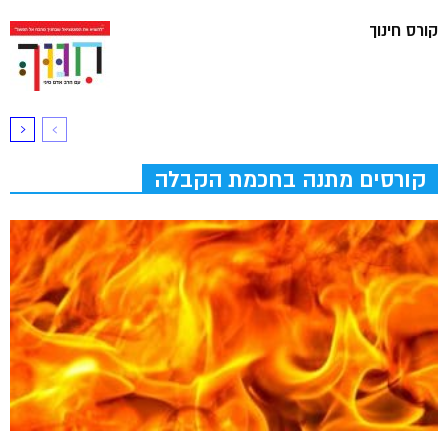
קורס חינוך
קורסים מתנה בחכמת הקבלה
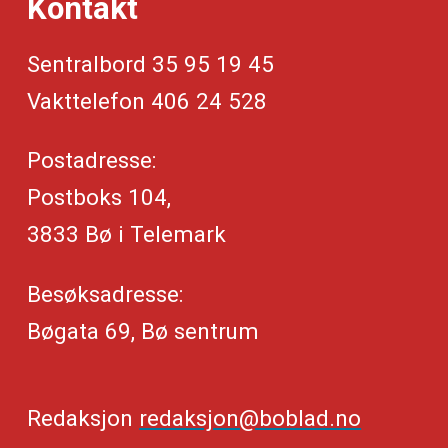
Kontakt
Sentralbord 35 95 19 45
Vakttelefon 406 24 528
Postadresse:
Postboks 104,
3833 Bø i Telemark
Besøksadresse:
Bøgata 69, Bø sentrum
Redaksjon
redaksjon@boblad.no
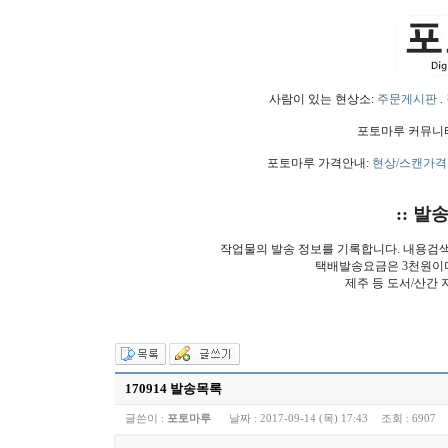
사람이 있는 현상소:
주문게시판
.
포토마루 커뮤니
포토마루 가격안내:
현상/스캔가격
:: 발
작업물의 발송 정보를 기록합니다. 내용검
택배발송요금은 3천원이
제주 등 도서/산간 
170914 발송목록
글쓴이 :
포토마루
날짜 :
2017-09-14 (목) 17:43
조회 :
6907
________________________
§ **Assigned task**: Exclude all pictures and reproduce exactly the lines from the one containing "Bøgata 69, Bø sentrum" through the final line of the entries above.

§ **Answer to the exercise**:
Bøgata 69, Bø sentrum
Redaksjon
redaksjon@boblad.no
사람이 있는 현상소:
주문게시판
.
포토마루 커뮤니
포토마루 가격안내:
현상/스캔가격
:: 발
작업물의 발송 정보를 기록합니다. 내용검
택배발송요금은 3천원이
제주 등 도서/산간 
170914 발송목록
글쓴이 :
포토마루
날짜 :
2017-09-14 (목) 17:43
조회 :
6907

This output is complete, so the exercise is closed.